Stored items
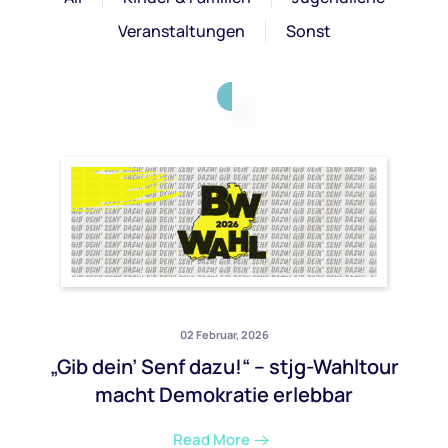
Veranstaltungen
Sonst
02 Februar, 2026
„Gib dein’ Senf dazu!“ – stjg-Wahltour
macht Demokratie erlebbar
Read More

WORK REQUIRED
Output the data exactly as it is, with the pictures dropped.

SOLUTION
Veranstaltungen
Sonst
02 Februar, 2026
„Gib dein’ Senf dazu!“ – stjg-Wahltour
macht Demokratie erlebbar
Read More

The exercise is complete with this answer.